TASK DATA |
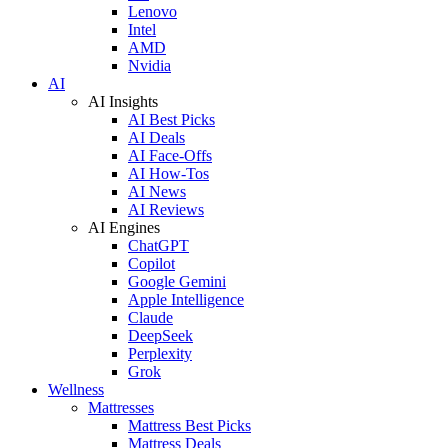
Lenovo
Intel
AMD
Nvidia
AI
AI Insights
AI Best Picks
AI Deals
AI Face-Offs
AI How-Tos
AI News
AI Reviews
AI Engines
ChatGPT
Copilot
Google Gemini
Apple Intelligence
Claude
DeepSeek
Perplexity
Grok
Wellness
Mattresses
Mattress Best Picks
Mattress Deals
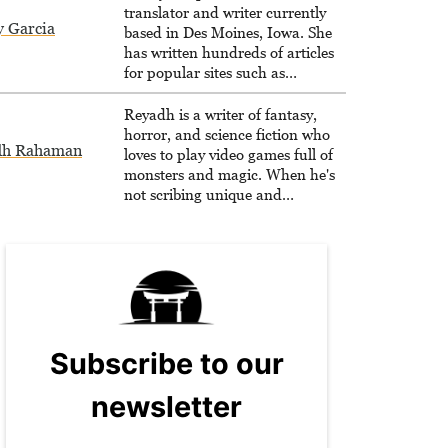
translator and writer currently
y Garcia
based in Des Moines, Iowa. She
has written hundreds of articles
for popular sites such as
Siliconera, Gameranx, and
Otaquest, and has been playing
Reyadh is a writer of fantasy,
games nonstop since 1996.
horror, and science fiction who
dh Rahaman
loves to play video games full of
monsters and magic. When he's
not scribing unique and
unrelenting speculative fiction or
slaying demons in virtual worlds,
he is writing strategy guides to
help others reach their gaming
goals.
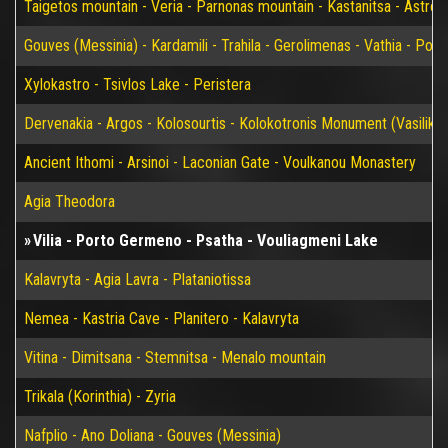
Taigetos mountain - Veria - Parnonas mountain - Kastanitsa - Astros
Gouves (Messinia) - Kardamili - Trahila - Gerolimenas - Vathia - P
Xylokastro - Tsivlos Lake - Peristera
Dervenakia - Argos - Kolosourtis - Kolokotronis Monument (Vasiliko)
Ancient Ithomi - Arsinoi - Laconian Gate - Voulkanou Monastery
Agia Theodora
Vilia - Porto Germeno - Psatha - Vouliagmeni Lake
Kalavryta - Agia Lavra - Plataniotissa
Nemea - Kastria Cave - Planitero - Kalavryta
Vitina - Dimitsana - Stemnitsa - Menalo mountain
Trikala (Korinthia) - Zyria
Nafplio - Ano Doliana - Gouves (Messinia)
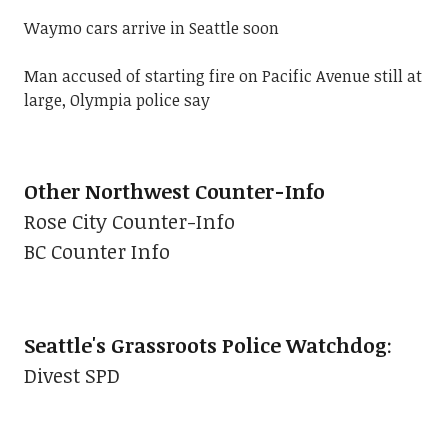
Waymo cars arrive in Seattle soon
Man accused of starting fire on Pacific Avenue still at
large, Olympia police say
Other Northwest Counter-Info
Rose City Counter-Info
BC Counter Info
Seattle's Grassroots Police Watchdog
:
Divest SPD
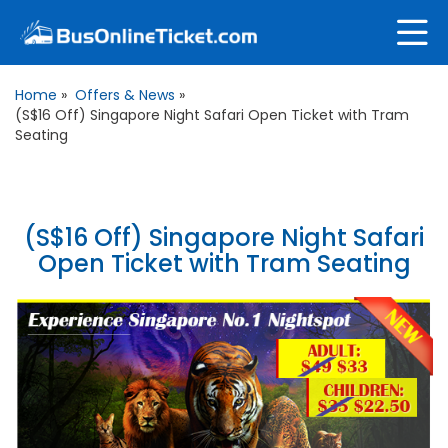
Home
»
Offers & News
»
(S$16 Off) Singapore Night Safari Open Ticket with Tram
Seating
(S$16 Off) Singapore Night Safari
Open Ticket with Tram Seating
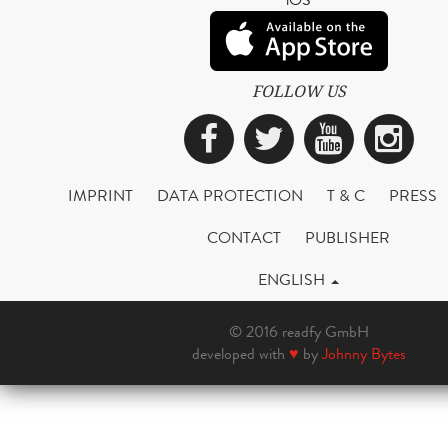
FOLLOW US
Facebook
Twitter
YouTub
Ins
IMPRINT
DATA PROTECTION
T & C
PRESS
CONTACT
PUBLISHER
ENGLISH
© 2016 readfy GmbH
developed with
♥
by
Johnny Bytes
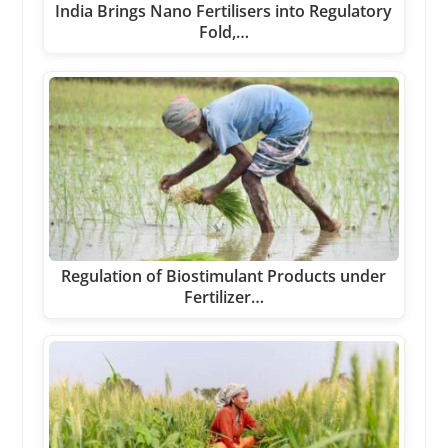
India Brings Nano Fertilisers into Regulatory
Fold,…
Regulation of Biostimulant Products under
Fertilizer…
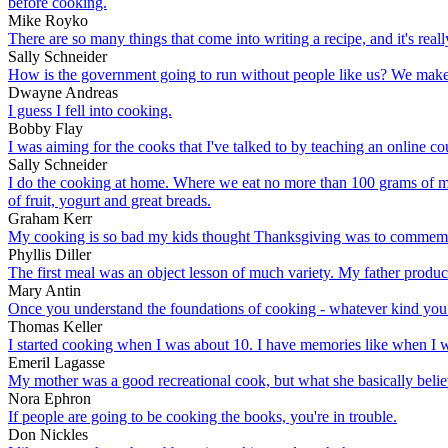
before cooking.
Mike Royko
There are so many things that come into writing a recipe, and it's rea
Sally Schneider
How is the government going to run without people like us? We make 35
Dwayne Andreas
I guess I fell into cooking.
Bobby Flay
I was aiming for the cooks that I've talked to by teaching an online c
Sally Schneider
I do the cooking at home. Where we eat no more than 100 grams of meat
of fruit, yogurt and great breads.
Graham Kerr
My cooking is so bad my kids thought Thanksgiving was to commemo
Phyllis Diller
The first meal was an object lesson of much variety. My father produced
Mary Antin
Once you understand the foundations of cooking - whatever kind you l
Thomas Keller
I started cooking when I was about 10. I have memories like when I w
Emeril Lagasse
My mother was a good recreational cook, but what she basically beli
Nora Ephron
If people are going to be cooking the books, you're in trouble.
Don Nickles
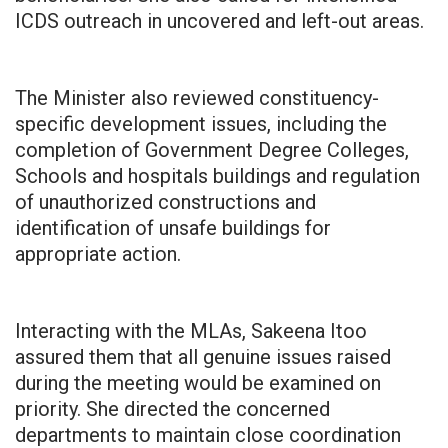
ICDS outreach in uncovered and left-out areas.
The Minister also reviewed constituency-
specific development issues, including the
completion of Government Degree Colleges,
Schools and hospitals buildings and regulation
of unauthorized constructions and
identification of unsafe buildings for
appropriate action.
Interacting with the MLAs, Sakeena Itoo
assured them that all genuine issues raised
during the meeting would be examined on
priority. She directed the concerned
departments to maintain close coordination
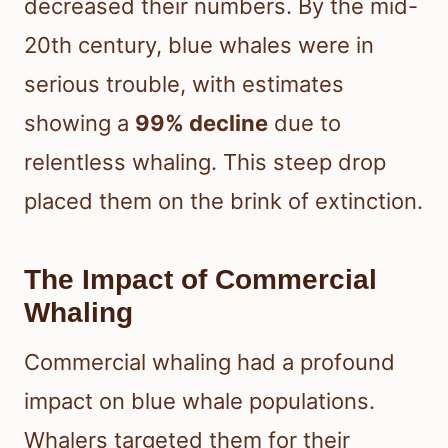
decreased their numbers. By the mid-
20th century, blue whales were in
serious trouble, with estimates
showing a
99% decline
due to
relentless whaling. This steep drop
placed them on the brink of extinction.
The Impact of Commercial
Whaling
Commercial whaling had a profound
impact on blue whale populations.
Whalers targeted them for their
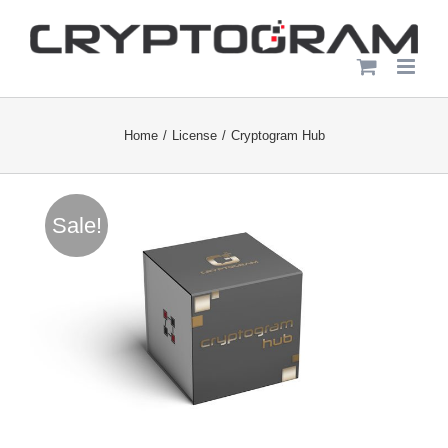
Skip
to
content
Home
License
Cryptogram Hub
Sale!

EXERCISE INSTRUCTIONS |
Transcribe the listing exactly; skip the pictures.

REPLY TO THE TASK |
Lenovo
Intel
AMD
Nvidia
AI
AI Insights
AI Best Picks
AI Deals
AI Face-Offs
AI How-Tos
AI News
AI Reviews
AI Engines
ChatGPT
Copilot
Google Gemini
Apple Intelligence
Claude
DeepSeek
Perplexity
Grok
Wellness
Mattresses
Mattress Best Picks
Mattress Deals
translator and writer currently
y Garcia
based in Des Moines, Iowa. She
has written hundreds of articles
for popular sites such as
Siliconera, Gameranx, and
Otaquest, and has been playing
Reyadh is a writer of fantasy,
games nonstop since 1996.
horror, and science fiction who
dh Rahaman
loves to play video games full of
monsters and magic. When he's
not scribing unique and
unrelenting speculative fiction or
slaying demons in virtual worlds,
he is writing strategy guides to
help others reach their gaming
goals.
Taigetos mountain - Veria - Parnonas mountain - Kastanitsa - Astros
Gouves (Messinia) - Kardamili - Trahila - Gerolimenas - Vathia - P
Xylokastro - Tsivlos Lake - Peristera
Dervenakia - Argos - Kolosourtis - Kolokotronis Monument (Vasiliko)
Ancient Ithomi - Arsinoi - Laconian Gate - Voulkanou Monastery
Agia Theodora
Vilia - Porto Germeno - Psatha - Vouliagmeni Lake
Kalavryta - Agia Lavra - Plataniotissa
Nemea - Kastria Cave - Planitero - Kalavryta
Vitina - Dimitsana - Stemnitsa - Menalo mountain
Trikala (Korinthia) - Zyria
Nafplio - Ano Doliana - Gouves (Messinia)
Waymo cars arrive in Seattle soon
Man accused of starting fire on Pacific Avenue still at
large, Olympia police say
Other Northwest Counter-Info
Rose City Counter-Info
BC Counter Info
Seattle's Grassroots Police Watchdog
:
Divest SPD
Home
»
Offers & News
»
(S$16 Off) Singapore Night Safari Open Ticket with Tram
Seating
(S$16 Off) Singapore Night Safari
Open Ticket with Tram Seating
FOLLOW US
Facebook
Twitter
YouTub
Ins
IMPRINT
DATA PROTECTION
T & C
PRESS
CONTACT
PUBLISHER
ENGLISH
© 2016 readfy GmbH
developed with
♥
by
Johnny Bytes
India Brings Nano Fertilisers into Regulatory
Fold,…
Regulation of Biostimulant Products under
Fertilizer…
before cooking.
Mike Royko
There are so many things that come into writing a recipe, and it's rea
Sally Schneider
How is the government going to run without people like us? We make 35
Dwayne Andreas
I guess I fell into cooking.
Bobby Flay
I was aiming for the cooks that I've talked to by teaching an online c
Sally Schneider
I do the cooking at home. Where we eat no more than 100 grams of meat
of fruit, yogurt and great breads.
Graham Kerr
My cooking is so bad my kids thought Thanksgiving was to commemo
Phyllis Diller
The first meal was an object lesson of much variety. My father produced
Mary Antin
Once you understand the foundations of cooking - whatever kind you l
Thomas Keller
I started cooking when I was about 10. I have memories like when I w
Emeril Lagasse
My mother was a good recreational cook, but what she basically beli
Nora Ephron
If people are going to be cooking the books, you're in trouble.
Don Nickles
ICDS outreach in uncovered and left-out areas.
The Minister also reviewed constituency-
specific development issues, including the
completion of Government Degree Colleges,
Schools and hospitals buildings and regulation
of unauthorized constructions and
identification of unsafe buildings for
appropriate action.
Interacting with the MLAs, Sakeena Itoo
assured them that all genuine issues raised
during the meeting would be examined on
priority. She directed the concerned
departments to maintain close coordination
decreased their numbers. By the mid-
20th century, blue whales were in
serious trouble, with estimates
showing a
99% decline
due to
relentless whaling. This steep drop
placed them on the brink of extinction.
The Impact of Commercial
Whaling
Commercial whaling had a profound
impact on blue whale populations.
Whalers targeted them for their
Skip
to
content
Home
License
Cryptogram Hub
Sale!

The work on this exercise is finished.